━━━ SOURCE DATA

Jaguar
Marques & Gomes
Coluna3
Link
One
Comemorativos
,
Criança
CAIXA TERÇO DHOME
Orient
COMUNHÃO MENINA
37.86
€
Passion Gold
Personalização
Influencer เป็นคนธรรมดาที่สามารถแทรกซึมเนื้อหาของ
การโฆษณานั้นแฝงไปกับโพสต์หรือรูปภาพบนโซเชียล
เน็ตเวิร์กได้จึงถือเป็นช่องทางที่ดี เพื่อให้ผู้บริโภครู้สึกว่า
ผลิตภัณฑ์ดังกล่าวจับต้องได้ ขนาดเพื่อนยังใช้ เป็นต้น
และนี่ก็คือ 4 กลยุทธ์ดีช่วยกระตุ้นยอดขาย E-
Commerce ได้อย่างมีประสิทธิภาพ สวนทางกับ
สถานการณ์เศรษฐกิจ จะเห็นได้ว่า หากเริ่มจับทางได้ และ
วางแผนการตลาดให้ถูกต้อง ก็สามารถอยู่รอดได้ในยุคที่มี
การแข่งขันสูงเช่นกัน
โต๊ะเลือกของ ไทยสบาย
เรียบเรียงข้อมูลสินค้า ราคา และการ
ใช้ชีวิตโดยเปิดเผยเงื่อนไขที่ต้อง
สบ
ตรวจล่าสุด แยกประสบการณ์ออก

━━━━━━
━━━ SOURCE DATA

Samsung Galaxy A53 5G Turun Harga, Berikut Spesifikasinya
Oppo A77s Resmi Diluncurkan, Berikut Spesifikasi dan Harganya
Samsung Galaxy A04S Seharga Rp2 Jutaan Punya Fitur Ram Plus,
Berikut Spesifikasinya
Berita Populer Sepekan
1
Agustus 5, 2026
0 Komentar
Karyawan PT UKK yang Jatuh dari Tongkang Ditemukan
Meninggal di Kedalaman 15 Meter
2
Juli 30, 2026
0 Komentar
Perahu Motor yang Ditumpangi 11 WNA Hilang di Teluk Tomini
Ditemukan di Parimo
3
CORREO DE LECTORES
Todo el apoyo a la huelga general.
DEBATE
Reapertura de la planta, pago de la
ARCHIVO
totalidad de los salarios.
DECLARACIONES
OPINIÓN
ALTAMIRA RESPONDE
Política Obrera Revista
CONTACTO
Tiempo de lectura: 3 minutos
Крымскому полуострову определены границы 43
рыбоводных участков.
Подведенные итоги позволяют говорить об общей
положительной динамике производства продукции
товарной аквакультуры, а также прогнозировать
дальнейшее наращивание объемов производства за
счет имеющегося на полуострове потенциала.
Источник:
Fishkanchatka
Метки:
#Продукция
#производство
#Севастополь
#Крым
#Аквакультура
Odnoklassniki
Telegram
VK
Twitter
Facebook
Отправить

━━━━━━
━━━ SOURCE DATA

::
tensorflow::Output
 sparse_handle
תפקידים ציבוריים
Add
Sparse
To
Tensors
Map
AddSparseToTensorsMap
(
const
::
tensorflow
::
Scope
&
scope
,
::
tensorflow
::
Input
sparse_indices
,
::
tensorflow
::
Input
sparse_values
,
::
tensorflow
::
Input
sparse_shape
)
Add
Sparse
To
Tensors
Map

━━━━━━

WHAT IS NEEDED:
Whenever a line in the records contains the word "Galaxy", copy that line.

WRITTEN ANSWER:
Samsung Galaxy A53 5G Turun Harga, Berikut Spesifikasinya
Samsung Galaxy A04S Seharga Rp2 Jutaan Punya Fitur Ram Plus,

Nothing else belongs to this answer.